Cette démarche a fait école dans le Puntland. Elle a inspiré la conférence d’Arta qui, aux antipodes des traditionnelles conférences internationales, s’apparentait à un gigantesque shir dans une version modernisée. Pour la première fois, des intellectuels, des responsables d’ONG et, même, grande première dans l’histoire somalienne, des femmes, sont venus y représenter, six mois durant, la composante «moderne» de la société civile. Puis ont siégé les doyens d’âge, les hommes d’affaires, les chefs religieux, les chefs traditionnels, des chefs de guerre. Toute la dynamique de la conférence, qui a réuni jusqu’à 2 800 délégués, comme les résultats des élections auxquelles elle a procédé reposaient sur les équilibres claniques.

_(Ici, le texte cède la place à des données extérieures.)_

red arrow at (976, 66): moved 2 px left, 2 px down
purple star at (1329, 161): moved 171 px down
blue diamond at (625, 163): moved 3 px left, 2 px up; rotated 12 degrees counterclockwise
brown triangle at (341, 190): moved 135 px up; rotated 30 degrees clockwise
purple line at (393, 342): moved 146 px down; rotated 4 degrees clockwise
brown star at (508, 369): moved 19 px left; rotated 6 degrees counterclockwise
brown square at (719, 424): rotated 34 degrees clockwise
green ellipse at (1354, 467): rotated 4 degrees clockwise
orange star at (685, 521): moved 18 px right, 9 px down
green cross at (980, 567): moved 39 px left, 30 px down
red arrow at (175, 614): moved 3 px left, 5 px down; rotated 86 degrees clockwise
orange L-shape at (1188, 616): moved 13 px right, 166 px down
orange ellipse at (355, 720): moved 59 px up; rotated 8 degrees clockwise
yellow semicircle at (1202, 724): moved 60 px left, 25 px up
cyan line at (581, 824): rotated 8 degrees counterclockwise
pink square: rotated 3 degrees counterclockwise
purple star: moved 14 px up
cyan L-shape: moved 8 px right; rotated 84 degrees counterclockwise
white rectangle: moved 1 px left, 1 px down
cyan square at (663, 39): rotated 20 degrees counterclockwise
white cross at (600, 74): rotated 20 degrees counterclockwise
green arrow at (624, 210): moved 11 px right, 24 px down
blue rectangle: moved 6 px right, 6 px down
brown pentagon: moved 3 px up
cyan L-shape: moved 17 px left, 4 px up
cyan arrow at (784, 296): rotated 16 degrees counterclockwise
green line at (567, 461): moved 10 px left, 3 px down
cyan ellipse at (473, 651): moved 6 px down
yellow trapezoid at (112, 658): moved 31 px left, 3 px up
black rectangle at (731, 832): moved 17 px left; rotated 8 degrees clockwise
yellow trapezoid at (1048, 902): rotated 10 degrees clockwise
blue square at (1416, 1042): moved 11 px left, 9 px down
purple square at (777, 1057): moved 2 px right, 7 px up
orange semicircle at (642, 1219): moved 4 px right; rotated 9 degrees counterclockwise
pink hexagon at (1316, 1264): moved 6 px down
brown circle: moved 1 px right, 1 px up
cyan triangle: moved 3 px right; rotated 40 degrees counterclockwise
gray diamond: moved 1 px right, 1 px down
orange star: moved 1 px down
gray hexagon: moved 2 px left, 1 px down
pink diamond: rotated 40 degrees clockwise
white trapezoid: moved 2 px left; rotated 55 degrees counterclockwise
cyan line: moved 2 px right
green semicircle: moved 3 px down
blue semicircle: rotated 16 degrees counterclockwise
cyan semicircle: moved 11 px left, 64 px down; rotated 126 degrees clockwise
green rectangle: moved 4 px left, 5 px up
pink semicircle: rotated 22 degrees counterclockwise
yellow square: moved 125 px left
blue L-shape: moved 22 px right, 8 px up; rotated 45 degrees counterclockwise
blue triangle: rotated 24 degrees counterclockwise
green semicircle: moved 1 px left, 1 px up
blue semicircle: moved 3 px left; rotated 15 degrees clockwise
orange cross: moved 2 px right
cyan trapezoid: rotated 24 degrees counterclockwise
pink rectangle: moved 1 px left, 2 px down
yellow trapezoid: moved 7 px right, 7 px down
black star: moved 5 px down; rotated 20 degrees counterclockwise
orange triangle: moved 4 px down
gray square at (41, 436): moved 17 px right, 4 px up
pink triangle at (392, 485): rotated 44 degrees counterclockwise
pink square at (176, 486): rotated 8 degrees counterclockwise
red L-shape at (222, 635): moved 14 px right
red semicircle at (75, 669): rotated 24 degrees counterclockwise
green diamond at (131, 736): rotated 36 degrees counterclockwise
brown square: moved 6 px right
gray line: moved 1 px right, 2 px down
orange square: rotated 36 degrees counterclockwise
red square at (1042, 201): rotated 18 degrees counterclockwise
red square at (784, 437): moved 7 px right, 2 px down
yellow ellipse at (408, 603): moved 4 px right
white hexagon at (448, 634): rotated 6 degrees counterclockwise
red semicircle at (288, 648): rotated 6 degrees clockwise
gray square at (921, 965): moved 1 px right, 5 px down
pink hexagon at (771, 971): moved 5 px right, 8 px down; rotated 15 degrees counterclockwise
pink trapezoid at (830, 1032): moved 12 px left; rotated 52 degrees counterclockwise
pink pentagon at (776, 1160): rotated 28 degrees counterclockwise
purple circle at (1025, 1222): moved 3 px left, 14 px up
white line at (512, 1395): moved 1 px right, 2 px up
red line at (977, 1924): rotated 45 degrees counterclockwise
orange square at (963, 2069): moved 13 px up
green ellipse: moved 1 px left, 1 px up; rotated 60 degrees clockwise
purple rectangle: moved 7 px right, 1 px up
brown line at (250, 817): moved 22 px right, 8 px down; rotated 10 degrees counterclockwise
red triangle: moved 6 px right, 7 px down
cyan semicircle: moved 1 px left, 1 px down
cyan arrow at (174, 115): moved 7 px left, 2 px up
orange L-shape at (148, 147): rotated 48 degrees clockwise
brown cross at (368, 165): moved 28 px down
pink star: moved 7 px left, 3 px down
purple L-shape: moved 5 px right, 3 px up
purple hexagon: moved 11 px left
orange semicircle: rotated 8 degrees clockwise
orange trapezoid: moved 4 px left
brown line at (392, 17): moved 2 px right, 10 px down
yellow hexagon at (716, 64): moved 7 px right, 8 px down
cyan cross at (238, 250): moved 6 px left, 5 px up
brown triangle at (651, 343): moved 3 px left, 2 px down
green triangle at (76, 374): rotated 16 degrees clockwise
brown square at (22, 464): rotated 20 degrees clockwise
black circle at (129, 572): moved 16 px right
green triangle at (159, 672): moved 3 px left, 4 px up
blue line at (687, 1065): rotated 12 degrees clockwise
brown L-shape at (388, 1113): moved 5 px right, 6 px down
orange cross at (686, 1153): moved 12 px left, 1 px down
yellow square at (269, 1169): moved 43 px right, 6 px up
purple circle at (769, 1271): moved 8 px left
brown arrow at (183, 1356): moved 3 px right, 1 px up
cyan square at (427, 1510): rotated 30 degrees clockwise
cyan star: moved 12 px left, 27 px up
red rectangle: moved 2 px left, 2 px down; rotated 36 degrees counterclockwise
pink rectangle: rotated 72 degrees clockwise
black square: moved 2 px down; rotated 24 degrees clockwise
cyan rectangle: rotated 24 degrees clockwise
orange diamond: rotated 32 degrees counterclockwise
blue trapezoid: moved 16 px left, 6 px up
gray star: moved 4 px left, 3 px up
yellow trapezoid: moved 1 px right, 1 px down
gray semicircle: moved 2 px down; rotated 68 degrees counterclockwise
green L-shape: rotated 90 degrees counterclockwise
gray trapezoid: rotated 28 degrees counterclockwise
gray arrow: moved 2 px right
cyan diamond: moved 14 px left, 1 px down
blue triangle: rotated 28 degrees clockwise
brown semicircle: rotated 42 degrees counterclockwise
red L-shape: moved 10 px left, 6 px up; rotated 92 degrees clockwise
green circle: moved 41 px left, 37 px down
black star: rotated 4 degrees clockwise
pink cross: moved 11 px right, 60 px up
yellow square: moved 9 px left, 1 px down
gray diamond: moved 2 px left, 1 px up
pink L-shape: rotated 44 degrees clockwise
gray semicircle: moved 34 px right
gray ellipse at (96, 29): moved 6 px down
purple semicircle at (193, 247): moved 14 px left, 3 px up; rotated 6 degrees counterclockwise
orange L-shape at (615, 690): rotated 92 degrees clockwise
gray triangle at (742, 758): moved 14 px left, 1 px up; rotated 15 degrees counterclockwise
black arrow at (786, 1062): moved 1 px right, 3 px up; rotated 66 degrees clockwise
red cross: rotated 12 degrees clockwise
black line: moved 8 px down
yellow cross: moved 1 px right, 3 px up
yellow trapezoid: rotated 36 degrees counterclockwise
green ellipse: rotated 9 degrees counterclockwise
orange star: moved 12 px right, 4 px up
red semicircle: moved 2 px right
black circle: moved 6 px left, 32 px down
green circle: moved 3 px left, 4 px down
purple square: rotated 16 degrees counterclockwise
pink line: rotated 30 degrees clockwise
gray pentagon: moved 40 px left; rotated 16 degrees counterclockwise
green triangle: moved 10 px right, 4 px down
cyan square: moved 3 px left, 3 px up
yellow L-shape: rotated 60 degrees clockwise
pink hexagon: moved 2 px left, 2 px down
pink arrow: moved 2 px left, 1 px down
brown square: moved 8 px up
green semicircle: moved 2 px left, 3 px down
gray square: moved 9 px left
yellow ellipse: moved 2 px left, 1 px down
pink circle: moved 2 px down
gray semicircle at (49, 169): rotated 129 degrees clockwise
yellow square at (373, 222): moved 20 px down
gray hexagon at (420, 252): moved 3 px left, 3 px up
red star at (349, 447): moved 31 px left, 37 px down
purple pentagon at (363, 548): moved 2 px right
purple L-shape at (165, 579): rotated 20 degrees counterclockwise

Cette première tentative de doter la Somalie d’une autorité nationale à partir de ses structures sociales et de sa culture au sens large aboutira-t-elle? Ses promoteurs — principalement Djibouti — n’ont-ils pas voulu aller trop vite, en tournant le dos à une démarche plus progressive, qui aurait consisté à agglomérer — fédérer? — peu à peu des zones correctement autogouvernées jusqu’à couvrir l’ensemble du territoire (le «building bloc process»)? Il est trop tôt pour se prononcer. Mais on peut déjà conclure que la conférence d’Arta a ouvert une nouvelle ère. Toutes les composantes de la société ont pu s’exprimer, l’avenir est maintenant entre leurs mains.

* Anthropologue à l’Institut de recherche pour le développement (IRD), Paris.